Un passé colonial toujours d’actualité. Manifestations historiques en Guyane pour la « journée morte ».
Environ un manifestant pour 20 habitants. La « journée morte » organisée mardi par les 37 syndicats de l’Union des travailleurs guyanais est « la plus grosse manifestation jamais organisée » en Guyane, a concédé dans la journée la préfecture de la région. Sur ce territoire de 250.000 habitants, entre 8 et 10.000 personnes se sont rassemblées à Cayenne et jusqu’à 4.000 personnes à Saint-Laurent-du-Maroni. Le tout dans le calme et une ambiance bon enfant.
« La crise sociale en Guyane prend ses racines dans le passé colonial »
(article du 27 mars 2017)La Guyane se trouve à 7000 km de paris, sur la côte est de l’Amérique du sud, elle ne trouve aucun écho à ses revendications quelque soit le gouvernement, elle est « française avec un statut particulier », prisée par les touristes…
Toute ressemblance avec la situation d’autres « colonies françaises » n’est que le fruit du hasard(?)
La Guyane héberge la base spatiale Européenne, elle est donc, un point stratégique dans cette partie du monde. L’extraction aurifère est la seconde activité exportatrice en Guyane, cette activité est un vecteur de l’augmentation de la population, et de ce qui en découle. On y trouve aussi le CEFE, le centre d’entrainement de l’Armée de Terre… Le tourisme se développe…
Articles sur le sujet (<– lien ici)
Trois forces politiques sur l’échiquier guyanais, la droite loyaliste et a gauche loyaliste, Les autonomistes et les indépendantistes.
La colonisation de la Guyane par la France et synonyme d’esclavage, de racisme, et ce, pendant deux siècles d’occupation, aux mauvais traitements des maîtres d’esclaves la réponse a été la résistance des esclaves rebelles ou « Maroons », la violence était à la fois physique et spirituelle.
Le 20 mai 1802 l’esclavage est rétabli en Guyane.
La fin de l’esclavage en 1848 n’a pas mis fin à la relation entre les maîtres et les esclaves – il a été prolongé à la place grâce à l’engagement forcé des travailleurs contractuels.
Un siècle plus tard…
En 1946, la Guyane est devenu un département français, Territoire d’Outre Mer
En 1960 naît la revendication indépendantiste
La loi de 1946 érige les « colonies » de la Guadeloupe, de la Martinique, de la Réunion et de la Guyane française en département français.
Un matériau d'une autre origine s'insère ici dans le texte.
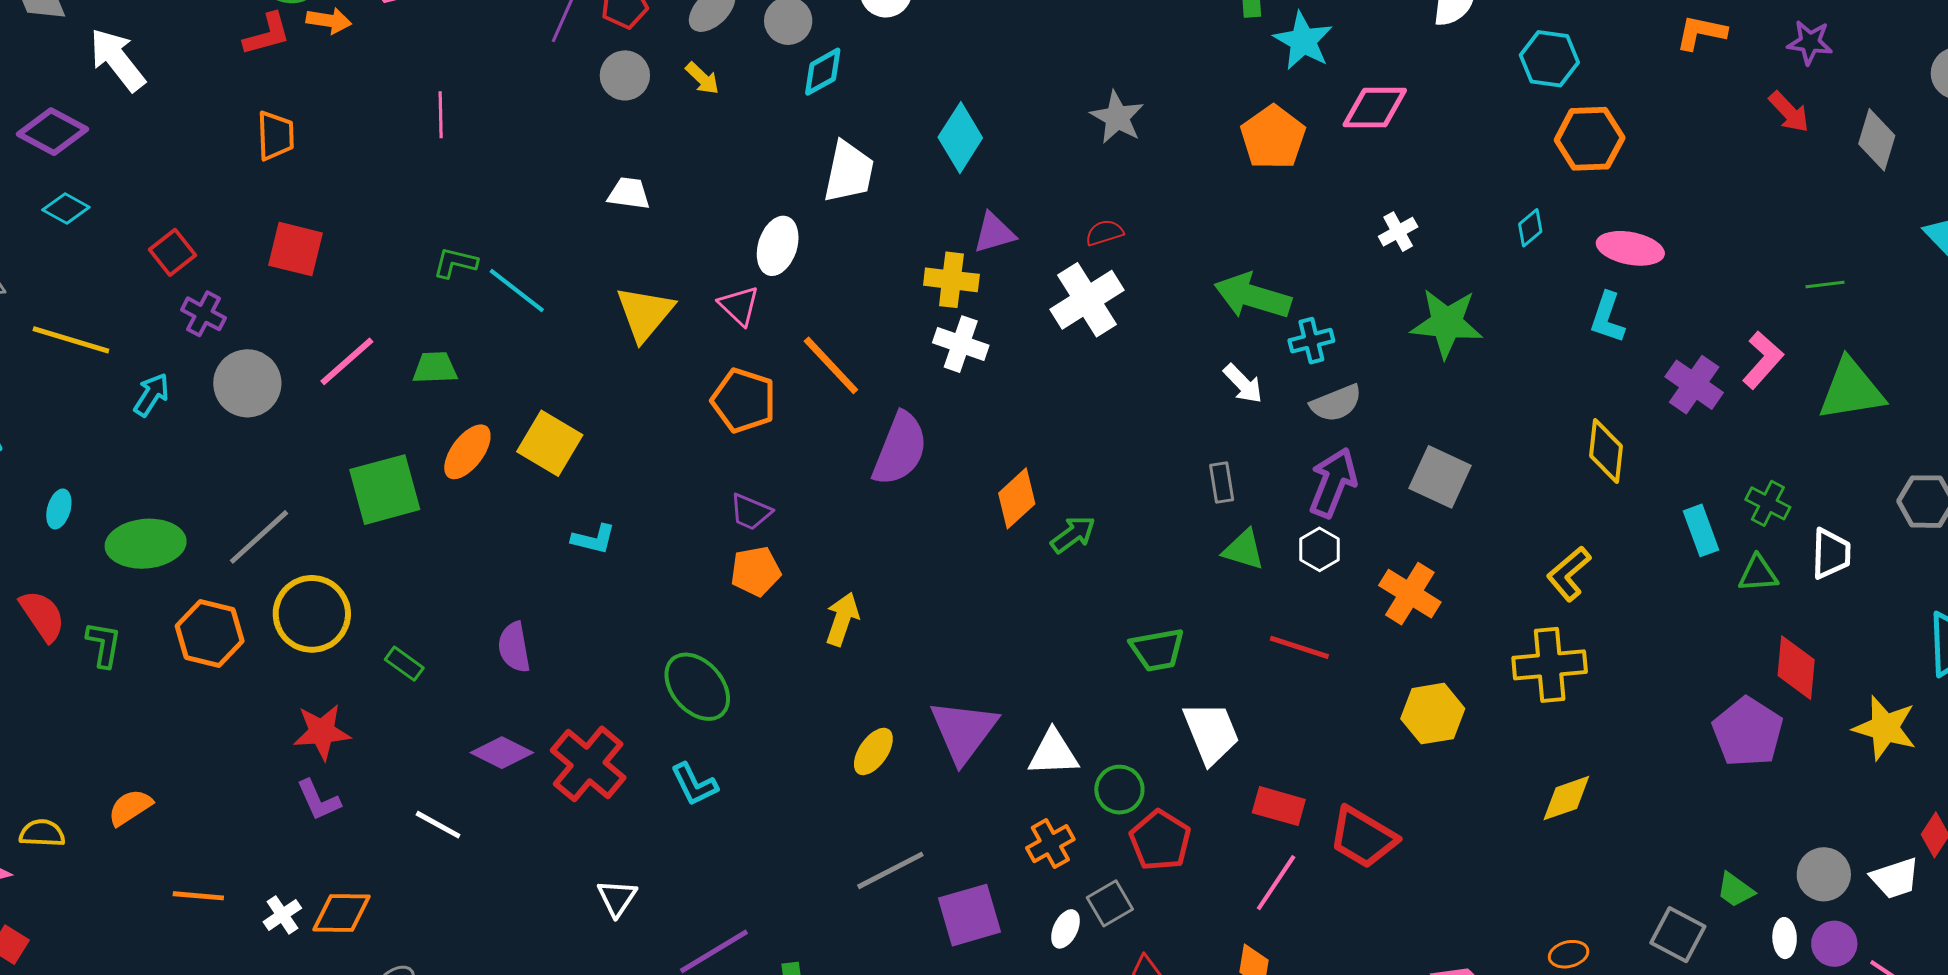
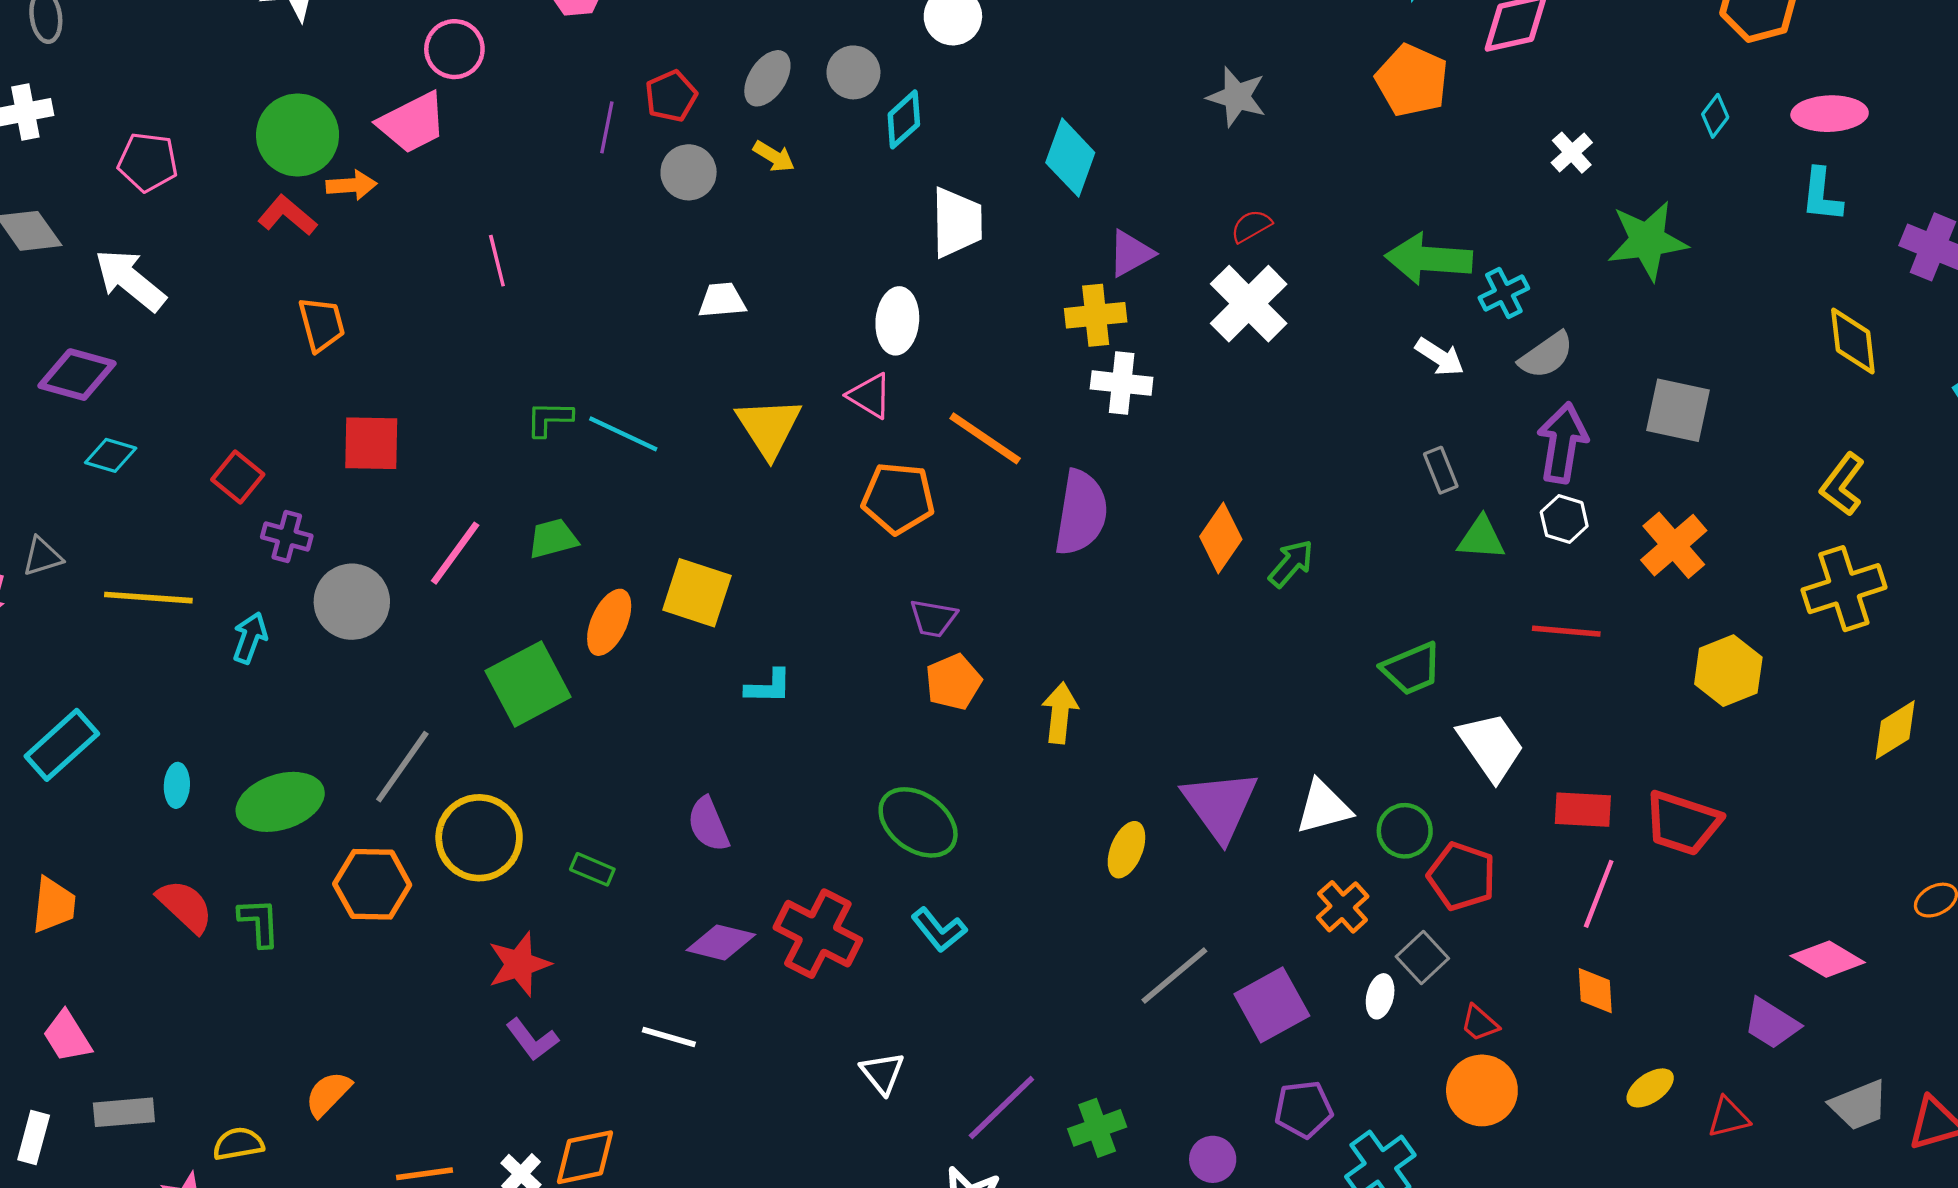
red L-shape: (267, 34) -> (287, 215), turned -112
orange cross: (1410, 594) -> (1674, 545), turned 30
Malgré les promesses d’égalité portées par la loi du 19 mars 1946, les évènements ne manquent pas pour rappeler que perdurent le mépris colonial, les inégalités et la politique répressive envers les nouveaux DOM-TOM.
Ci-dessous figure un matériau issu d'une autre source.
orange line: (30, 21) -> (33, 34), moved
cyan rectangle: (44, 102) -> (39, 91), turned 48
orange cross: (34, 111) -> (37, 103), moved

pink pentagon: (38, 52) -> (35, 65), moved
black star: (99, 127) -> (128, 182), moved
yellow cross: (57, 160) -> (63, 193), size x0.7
1956 : fondation du Parti socialiste guyanais (PSG) et du journal Debout Guyane.
Avant les années 1960, la Guyane fonctionnait de manière insulaire. Puis le territoire s’est ouvert. Il a intégré les communautés. L’identité guyanaise s’est vue remodelée. Les Créoles deviennent minoritaires.
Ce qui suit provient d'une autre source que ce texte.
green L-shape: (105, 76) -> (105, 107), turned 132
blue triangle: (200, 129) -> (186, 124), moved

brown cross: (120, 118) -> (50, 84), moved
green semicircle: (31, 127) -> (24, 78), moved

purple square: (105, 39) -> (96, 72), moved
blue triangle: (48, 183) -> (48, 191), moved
Dans les années 60 la montée du nationalisme anti-colonialisme, indépendantiste voit le jour…
Le 10 avril 1961, un congrès réunit les forces nationalistes antillo-guyanaises en Guadeloupe, afin de réclamer l’autonomie de gestion des DOM. Le Front antillo-guyanais, avec Édouard Glissant, porte collectivement ce discours, mais le gouvernement le dissout pour « atteinte à la sûreté de l’État » en juillet 1961.
En 1962, le 14 juin, la manifestation pro statut spécial est sévèrement réprimée à Cayenne.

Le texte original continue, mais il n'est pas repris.